Noncanonical amino acids have become indispensable tools in chemical biology and drug discovery. By introducing side chains that nature never encoded, researchers can endow peptides and proteins with new functions, improved pharmacokinetics, and enhanced material properties. While chemical synthesis delivers these building blocks efficiently, biocatalytic routes offer compelling advantages in selectivity and sustainability. Established enzymatic strategies include transamination, electrophilic addition using tryptophan synthase, and late-stage functionalization with hydroxylases or halogenases. Yet most of these methods rely on native enzyme mechanisms. Importing abiotic reaction pathways into enzyme active sites could dramatically expand the biocatalytic toolbox, combining the genetic tunability of proteins with the mechanistic diversity of synthetic chemistry.

A team led by Xiongyi Huang and Han Xiao, publishing in the Journal of the American Chemical Society, recognized that nonheme iron enzymes possess uniquely flexible coordination environments suited to such unnatural transformations. They drew inspiration from recent work showing that chiral ruthenium and iron catalysts bearing two cis-labile coordination sites can promote enantioselective amino acid synthesis through 1,3-nitrogen migration. In this mechanism, an iron-nitrenoid intermediate abstracts a hydrogen atom from a nearby carbon, and the nitrogen then migrates to that position. The team hypothesized that the open active site of a nonheme iron enzyme could enable this same pathway while providing the chiral environment necessary for stereochemical control.

Figure 1. Chemical and biocatalytic synthesis of ncAA derivatives via C–H amination.
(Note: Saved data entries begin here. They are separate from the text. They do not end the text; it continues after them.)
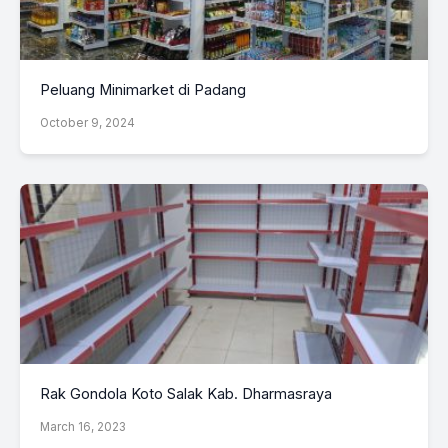
Peluang Minimarket di Padang
October 9, 2024
Rak Gondola Koto Salak Kab. Dharmasraya
March 16, 2023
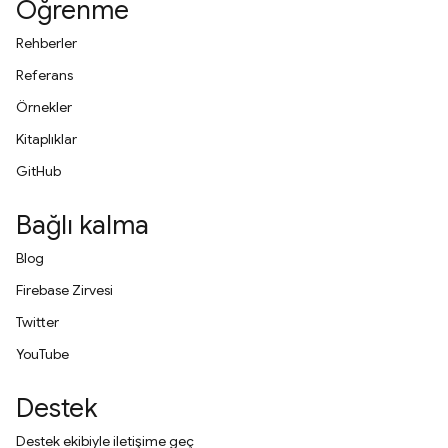
Öğrenme
Rehberler
Referans
Örnekler
Kitaplıklar
GitHub
Bağlı kalma
Blog
Firebase Zirvesi
Twitter
YouTube
Destek
Destek ekibiyle iletişime geç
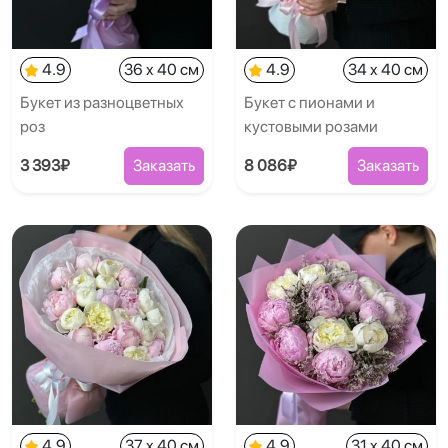
4.9
36 x 40 см
4.9
34 x 40 см
Букет из разноцветных
Букет с пионами и
роз
кустовыми розами
3 393₽
Заказать
8 086₽
Заказать
4.9
37 x 40 см
4.9
31 x 40 см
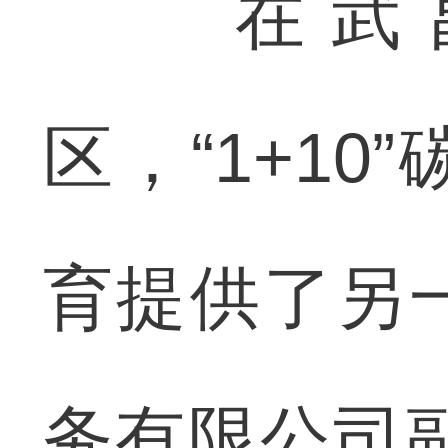
在武昌
区，“1+1
育提供了另
务有限公司副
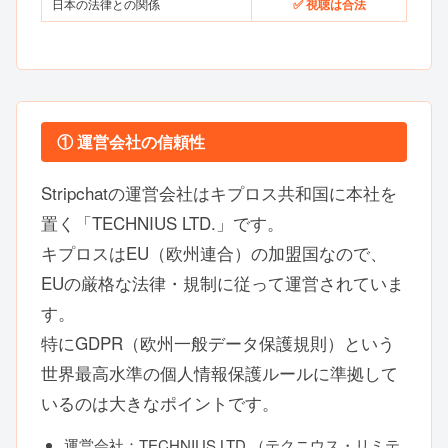
日本の法律との関係
✅ 視聴は合法
① 運営会社の信頼性
Stripchatの運営会社はキプロス共和国に本社を
置く「TECHNIUS LTD.」です。
キプロスはEU（欧州連合）の加盟国なので、
EUの厳格な法律・規制に従って運営されていま
す。
特にGDPR（欧州一般データ保護規則）という
世界最高水準の個人情報保護ルールに準拠して
いるのは大きなポイントです。
運営会社：TECHNIUS LTD.（テクニウス・リミテ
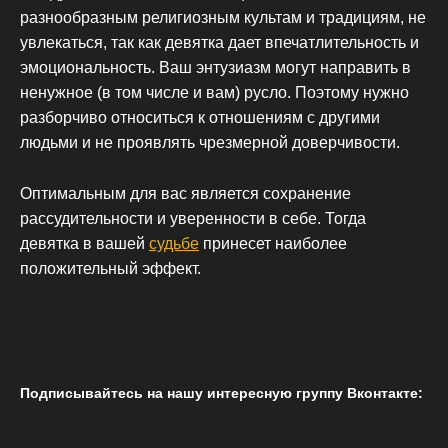
разнообразным религиозным культам и традициям, не
увлекаться, так как девятка дает впечатлительность и
эмоциональность. Ваш энтузиазм могут направить в
ненужное (в том числе и вам) русло. Поэтому нужно
разборчиво относиться к отношениям с другими
людьми и не проявлять чрезмерной доверчивости.
Оптимальным для вас является сохранение
рассудительности и уверенности в себе. Тогда
девятка в вашей
судьбе
принесет наиболее
положительный эффект.
Подписывайтесь на нашу интересную группу Вконтакте:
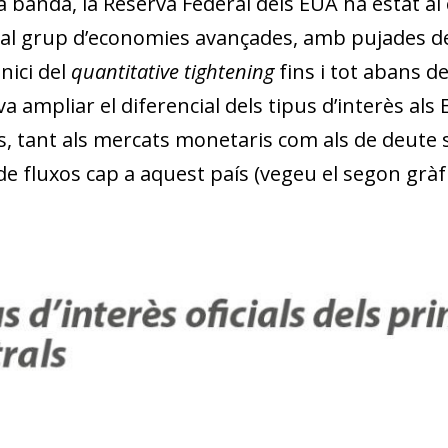
va banda, la Reserva Federal dels EUA ha estat a
al grup d’economies avançades, amb pujades de 
inici del
quantitative tightening
fins i tot abans d
a ampliar el diferencial dels tipus d’interès als
, tant als mercats monetaris com als de deute so
de fluxos cap a aquest país (vegeu el segon gràfi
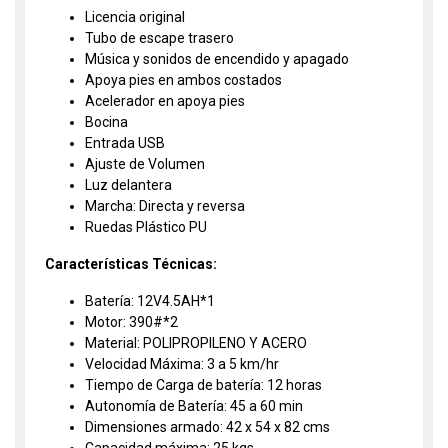
Licencia original
Tubo de escape trasero
Música y sonidos de encendido y apagado
Apoya pies en ambos costados
Acelerador en apoya pies
Bocina
Entrada USB
Ajuste de Volumen
Luz delantera
Marcha: Directa y reversa
Ruedas Plástico PU
Características Técnicas:
Batería: 12V4.5AH*1
Motor: 390#*2
Material: POLIPROPILENO Y ACERO
Velocidad Máxima: 3 a 5 km/hr
Tiempo de Carga de batería: 12 horas
Autonomía de Batería: 45 a 60 min
Dimensiones armado: 42 x 54 x 82 cms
Screening a library of nonheme enzymes against an azanyl ester substrate identified isopenicillin N synthase, IPNS, from Aspergillus nidulans as a promising starting point, delivering product in 4% yield. This represents the first demonstration of IPNS catalyzing a non-natural transformation. Conducting reactions under anaerobic conditions improved yield to 22% with 83% enantiomeric excess. Control experiments confirmed the essential role of iron: replacing the metal center or mutating the iron-coordinating histidine residues abolished activity. The methyl carbamate protecting group on the nitrogen precursor proved optimal, distinguishing this system from a contemporaneous report using a different nonheme scaffold that favored tert-butyloxycarbonyl protection.

Docking simulations guided directed evolution. Three rounds of iterative site-saturation mutagenesis at active-site residues yielded IPNS-GHV, a triple mutant that produced the D-phenylglycine product in 72% yield and 98% enantiomeric excess with a total turnover number exceeding 3000. Molecular dynamics simulations confirmed that these mutations preserved overall protein stability while reshaping the reactive pocket. The optimized system tolerated electron-rich and electron-deficient phenylacetic acids, heteroaromatic substrates, and para- and meta-substituted derivatives, all with excellent enantioselectivity. Ortho-substitution reduced yields modestly due to steric constraints. To address allylic substrates, two additional evolution rounds produced IPNS-GHCGV, a pentuple mutant achieving 63% yield and 91% enantiomeric excess for allylic C–H amination. Three products were prepared on millimole scale, demonstrating practical utility.

Mechanistic studies supported a radical pathway. A kinetic isotope effect of 2.1 indicated that C–H bond cleavage contributes to the rate-determining step. The radical scavenger TEMPO completely suppressed the reaction, and TEMPO-trapped intermediates were detected. Substrates lacking the carboxylate tether gave no product, confirming that chelation to iron and preassociation between substrate and nitrene precursor are essential for reactivity. Compared to small-molecule iron catalysts that achieve similar transformations, this biocatalytic platform avoids halogenated solvents and delivers roughly 200-fold higher turnover numbers. By repurposing IPNS for chemistry far removed from its native penicillin biosynthesis, this work expands the frontier of new-to-nature enzymology for amino acid synthesis.